Kort cites three key weaknesses in the software as it stands:
- Mobile Outlook is still too hard to navigate on a mobile device.
- Windows devices still use too much battery power compared to the Blackberry.
- The security and manageability features in the 1.0 release are inferior to those on the Blackberry.
Of course, if users have already installed the RIM email servers it will be difficult for Microsoft to persuade them to swap them out. They tend to be a fiercely loyal bunch. (See RIM's Unified Theory.)
"We're a Blackberry shop... We've made our investment in their backend, so we'll be sticking with Blackberry, especially now that the attorneys have made their decision," says Stephen Taylor, IS manager at Denver-based law firm Rothgerber, Johnson & Lyons.
Companies that do want to implement Microsoft push email for their mobile employees, however, will need to install Exchange Server 2003 Service Pack 2 (SP2), which was first made available late in 2005. Then they will also need to upgrade Microsoft Mobile devices with the the Messaging and Security Feature Pack (MSFP) for Windows Mobile 5.0.

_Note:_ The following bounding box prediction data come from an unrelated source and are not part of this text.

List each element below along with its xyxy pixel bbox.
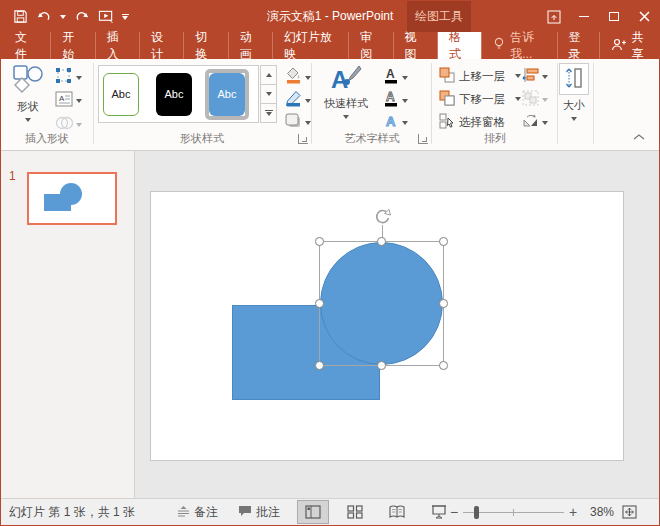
svg-text:A: A <box>59 94 65 103</box>
size-button[interactable]: 大小 <box>557 63 591 121</box>
slide-number: 1 <box>9 169 16 183</box>
close-icon[interactable] <box>629 1 659 32</box>
ribbon-display-options-icon[interactable] <box>539 1 569 32</box>
gallery-scroll-down-icon[interactable] <box>260 85 277 104</box>
resize-handle-nw[interactable] <box>315 237 324 246</box>
tab-view[interactable]: 视图 <box>394 32 438 59</box>
send-backward-icon <box>439 90 455 108</box>
undo-dropdown-icon[interactable] <box>57 6 69 28</box>
shape-outline-icon <box>285 90 302 111</box>
resize-handle-se[interactable] <box>439 361 448 370</box>
bring-forward-icon <box>439 67 455 85</box>
svg-text:A: A <box>386 114 396 129</box>
redo-icon[interactable] <box>71 6 93 28</box>
resize-handle-sw[interactable] <box>315 361 324 370</box>
quick-access-toolbar <box>1 6 131 28</box>
share-button[interactable]: 共享 <box>599 32 659 59</box>
save-icon[interactable] <box>9 6 31 28</box>
tab-format[interactable]: 格式 <box>438 32 481 59</box>
shape-fill-button[interactable] <box>285 67 311 88</box>
resize-handle-ne[interactable] <box>439 237 448 246</box>
tabrow-right: 告诉我... 登录 共享 <box>481 32 659 59</box>
shape-styles-dialog-launcher-icon[interactable] <box>298 134 308 144</box>
gallery-scroll <box>260 65 277 123</box>
comments-button[interactable]: 批注 <box>238 499 280 525</box>
reading-view-button[interactable] <box>381 500 413 524</box>
zoom-out-button[interactable]: − <box>450 499 458 525</box>
quick-styles-button[interactable]: A 快速样式 <box>319 64 373 119</box>
tell-me-label: 告诉我... <box>510 29 545 63</box>
tell-me-box[interactable]: 告诉我... <box>481 32 556 59</box>
shape-effects-button[interactable] <box>285 113 311 133</box>
slide-sorter-view-button[interactable] <box>339 500 371 524</box>
shape-style-option-1[interactable]: Abc <box>103 73 139 116</box>
resize-handle-e[interactable] <box>439 299 448 308</box>
circle-shape[interactable] <box>320 242 443 365</box>
zoom-level[interactable]: 38% <box>590 499 614 525</box>
maximize-icon[interactable] <box>599 1 629 32</box>
tab-slideshow[interactable]: 幻灯片放映 <box>273 32 349 59</box>
insert-shapes-button[interactable]: 形状 <box>7 64 49 122</box>
gallery-more-icon[interactable] <box>260 104 277 123</box>
rotate-button[interactable] <box>522 113 548 133</box>
tab-home[interactable]: 开始 <box>51 32 95 59</box>
size-icon <box>559 63 589 95</box>
text-outline-button[interactable]: A <box>383 90 408 111</box>
sign-in-button[interactable]: 登录 <box>557 32 600 59</box>
send-backward-button[interactable]: 下移一层 <box>439 90 521 108</box>
tab-review[interactable]: 审阅 <box>349 32 393 59</box>
svg-text:A: A <box>331 66 348 92</box>
edit-shape-button[interactable] <box>55 67 82 88</box>
tab-insert[interactable]: 插入 <box>96 32 140 59</box>
customize-qat-icon[interactable] <box>119 6 131 28</box>
tab-animations[interactable]: 动画 <box>229 32 273 59</box>
slide-canvas[interactable] <box>150 191 624 461</box>
bring-forward-button[interactable]: 上移一层 <box>439 67 521 85</box>
resize-handle-n[interactable] <box>377 237 386 246</box>
text-fill-icon: A <box>383 67 399 88</box>
group-label-wordart: 艺术字样式 <box>313 131 431 146</box>
wordart-dialog-launcher-icon[interactable] <box>418 134 428 144</box>
zoom-in-button[interactable]: + <box>569 499 577 525</box>
slide-thumbnails-panel: 1 <box>1 151 135 499</box>
text-box-icon: A <box>55 91 73 111</box>
text-effects-button[interactable]: A <box>383 113 408 133</box>
text-effects-icon: A <box>383 113 399 133</box>
text-fill-button[interactable]: A <box>383 67 408 88</box>
tab-transitions[interactable]: 切换 <box>184 32 228 59</box>
rotate-icon <box>522 113 539 133</box>
tab-file[interactable]: 文件 <box>1 32 51 59</box>
zoom-slider-thumb[interactable] <box>474 506 479 519</box>
group-label-insert-shapes: 插入形状 <box>1 131 93 146</box>
zoom-slider-midpoint <box>513 509 514 516</box>
undo-icon[interactable] <box>33 6 55 28</box>
shape-style-selected-frame: Abc <box>209 73 245 116</box>
workspace: 1 <box>1 151 659 499</box>
normal-view-button[interactable] <box>297 500 329 524</box>
text-box-button[interactable]: A <box>55 91 82 111</box>
shape-style-option-2[interactable]: Abc <box>156 73 192 116</box>
resize-handle-s[interactable] <box>377 361 386 370</box>
start-slideshow-icon[interactable] <box>95 6 117 28</box>
gallery-scroll-up-icon[interactable] <box>260 65 277 85</box>
size-label: 大小 <box>563 98 585 113</box>
selection-pane-icon <box>439 113 455 131</box>
minimize-icon[interactable] <box>569 1 599 32</box>
tab-design[interactable]: 设计 <box>140 32 184 59</box>
svg-text:A: A <box>386 67 395 81</box>
group-button <box>522 90 548 110</box>
selection-pane-button[interactable]: 选择窗格 <box>439 113 505 131</box>
rotate-handle-icon[interactable] <box>373 207 392 230</box>
align-button[interactable] <box>522 67 548 87</box>
powerpoint-window: 演示文稿1 - PowerPoint 绘图工具 文件 开始 插入 设计 切换 动… <box>0 0 660 526</box>
fit-slide-to-window-button[interactable] <box>622 499 637 525</box>
align-icon <box>522 67 539 87</box>
shape-style-option-3-selected[interactable]: Abc <box>209 73 245 116</box>
ribbon-format: 形状 A 插入形状 Abc Abc Abc <box>1 59 659 151</box>
resize-handle-w[interactable] <box>315 299 324 308</box>
lightbulb-icon <box>493 37 505 54</box>
shape-outline-button[interactable] <box>285 90 311 111</box>
collapse-ribbon-icon[interactable] <box>631 128 647 146</box>
slide-thumbnail-1[interactable] <box>27 172 117 225</box>
notes-button[interactable]: 备注 <box>177 499 218 525</box>
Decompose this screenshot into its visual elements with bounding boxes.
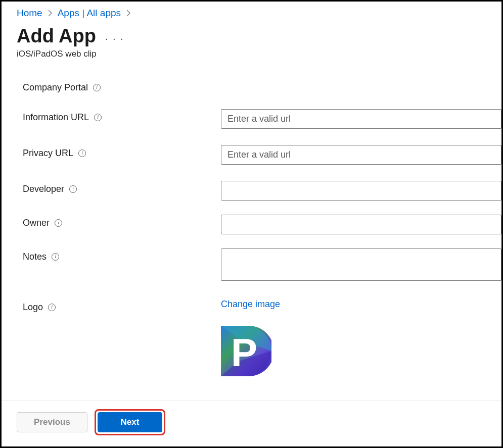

Microsoft users, however, will have to get the device upgrade from the hardware manufacturer. And at least right now, it doesn't look as if many vendors are going to be offering upgrades for anything other than devices with the 5.0 version of the mobile OS.
For instance, Palm Inc. will offer a downloadable upgrade for its new Windows Mobile device, and HP Inc. (NYSE: HPQ) will be bringing out a new smartphone using the push software, but vendors aren't talking about upgrades for older devices.
"You're better off asking the manufacturers," a Microsoft spokesperson told Unstrung recently, when we asked about upgrade cycles.
"The OS update process for mobile devices is very device- and manufacturer-specific," comments David Via of Ferris Research. "I am seeing fewer and fewer device manufacturers even offer major OS updates, like from Windows Mobile 2003 to Windows Mobile 5."
Many users will just go ahead and buy new devices, as they're known to do every two to three years, Via added.
This lag between market hype and enterprise reality may not be all bad for Microsoft, however -- as Gartner's Kort points out -- there will come a time when users want to do more with their devices than just mobile email.
"About the time Microsoft improves its email offering and fixes mobile Outlook, enterprises will begin entertaining the idea of mobilizing additional applications beyond email, such as CRM, SFA, and field services. This is when Microsoft will become a threat to RIM," Kort opines.